Spectrum will pull back multiple OIDs for any given poll cycle. This is used to populate the various things that it needs to do. By default Spectrum does NOT pull back a whole pile of OIDs (unlike eHealth or PM) from a device as it is primarily interested in fault management. That is NOT to say that it can't, it is just that it doesn't make sense in order to perform large dumps per poll cycle when all you need to know are a few things about the device.
Spectrum will perform these queries programmatically - as in using a C call in order to perform the task. It does NOT use a series of netsnmp snmpget/walk commands.
Performing snmpget for single OIDs is incredibly inefficient and is definitely NOT what you want in a monitoring tool. You would never be able to poll all of your devices within a poll cycle if this sort of thing was done.

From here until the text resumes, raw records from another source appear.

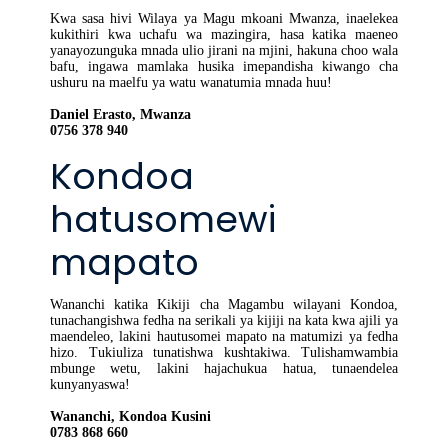
Kwa sasa hivi Wilaya ya Magu mkoani Mwanza, inaelekea
kukithiri kwa uchafu wa mazingira, hasa katika maeneo
yanayozunguka mnada ulio jirani na mjini, hakuna choo wala
bafu, ingawa mamlaka husika imepandisha kiwango cha
ushuru na maelfu ya watu wanatumia mnada huu!
Daniel Erasto, Mwanza
0756 378 940
Kondoa
hatusomewi
mapato
Wananchi katika Kikiji cha Magambu wilayani Kondoa,
tunachangishwa fedha na serikali ya kijiji na kata kwa ajili ya
maendeleo, lakini hautusomei mapato na matumizi ya fedha
hizo. Tukiuliza tunatishwa kushtakiwa. Tulishamwambia
mbunge wetu, lakini hajachukua hatua, tunaendelea
kunyanyaswa!
Wananchi, Kondoa Kusini
0783 868 660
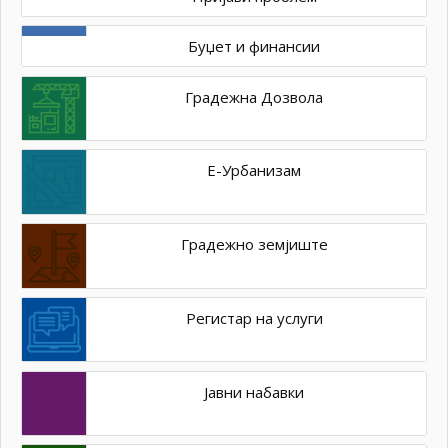
Буџет и финансии
Градежна Дозвола
Е-Урбанизам
Градежно земјиште
Регистар на услуги
Јавни набавки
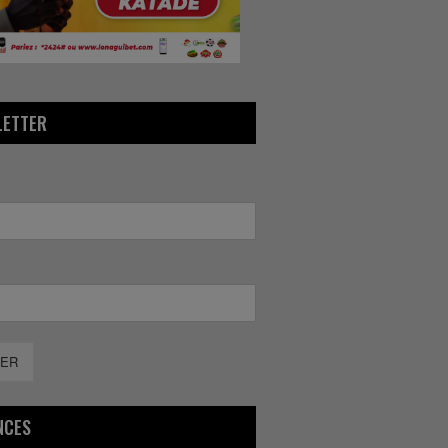
LETTER
ER
NCES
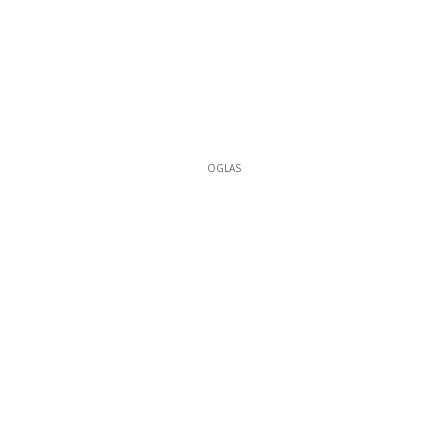
OGLAS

The snmpwalk command is something that you do NOT want to perform against a large device. The reason for this is you can easily take it down with the volume of response that you get back. I have seen Cisco ASRs auto-generate gigs and gigs of text response to snmpwalk commands (generally they die after about 6-8 hours of querying - though in the meantime the CPU of the device is affected).
I don't think that it is possible to simply "turn off" these snmpbulkget queries as it will affect EVERY device/poll that Spectrum will perform. This is, obviously, something that you do NOT want to do.
There might be someone on the forums who can respond as to what the best way to query these devices are considering a possible software issue on the vendor's end. However, I suspect that you might end up having to upgrade the Juniper to a later release that doesn't have the bug that they mention - which I can understand may not be an easy task.